======== RECORDS PROVIDED

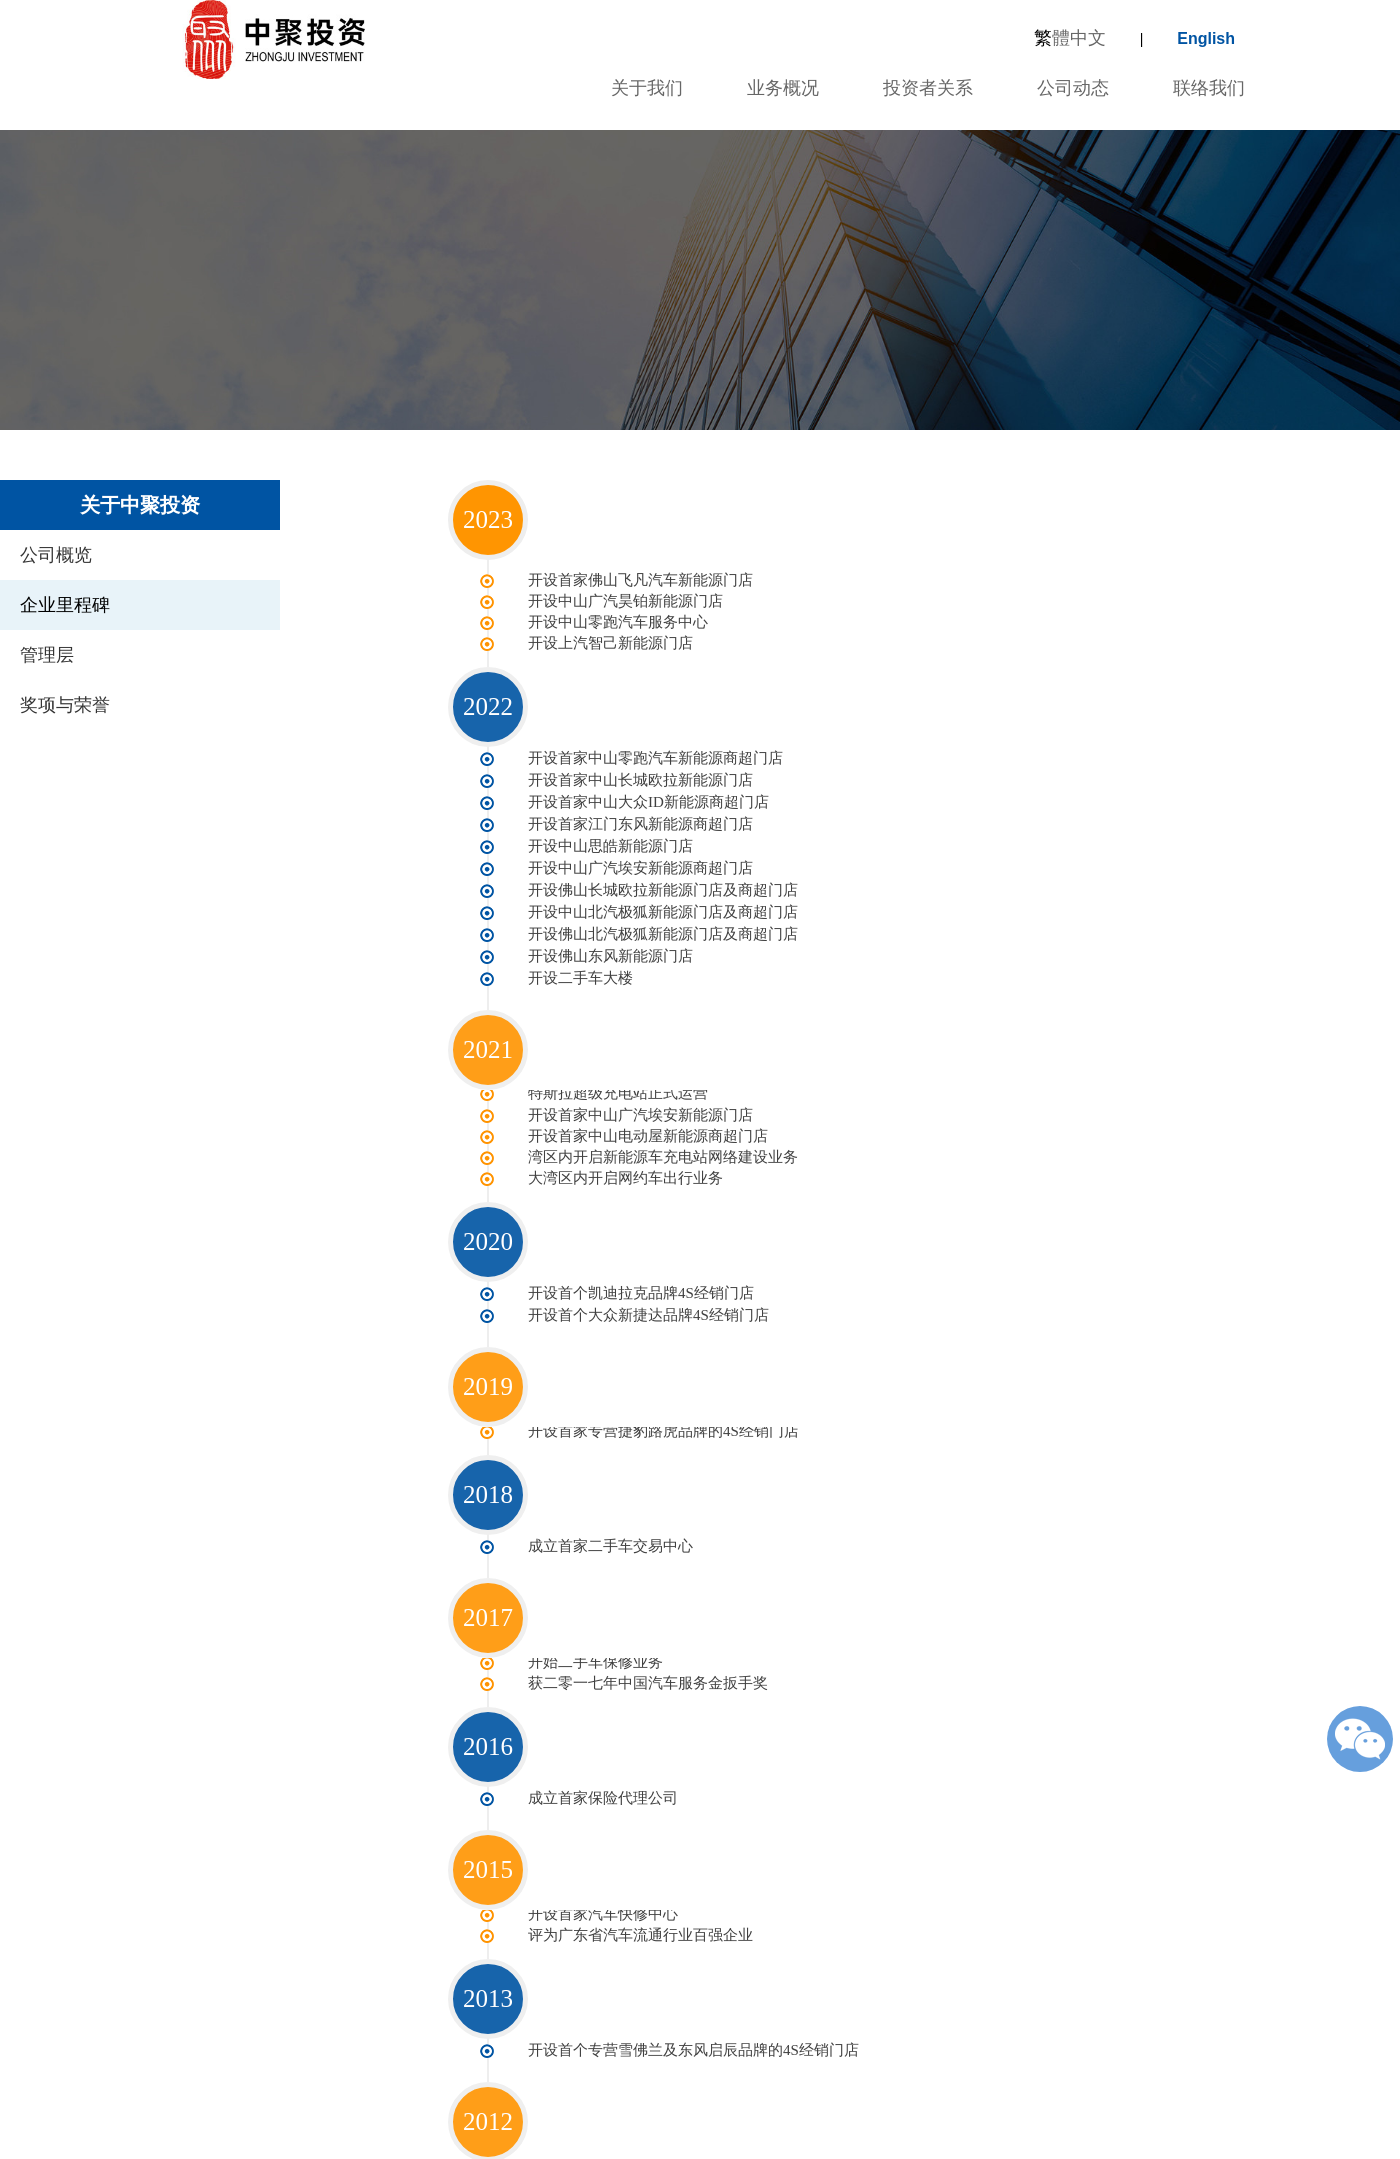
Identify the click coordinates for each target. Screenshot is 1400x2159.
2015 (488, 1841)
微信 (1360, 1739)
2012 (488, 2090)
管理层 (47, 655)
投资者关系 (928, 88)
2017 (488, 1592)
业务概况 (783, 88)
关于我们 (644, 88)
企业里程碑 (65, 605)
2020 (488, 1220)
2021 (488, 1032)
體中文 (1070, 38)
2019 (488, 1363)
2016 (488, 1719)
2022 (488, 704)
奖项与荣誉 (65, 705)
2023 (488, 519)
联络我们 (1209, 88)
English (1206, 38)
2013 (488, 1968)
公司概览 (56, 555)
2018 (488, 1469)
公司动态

================

WORK TO COMPLETE >> Print from the line containing "2019 (488, 1363)" to the last line above, exactly as written.

RESPONSE BOX >>
2019 (488, 1363)
2016 (488, 1719)
2022 (488, 704)
奖项与荣誉 (65, 705)
2023 (488, 519)
联络我们 (1209, 88)
English (1206, 38)
2013 (488, 1968)
公司概览 (56, 555)
2018 (488, 1469)
公司动态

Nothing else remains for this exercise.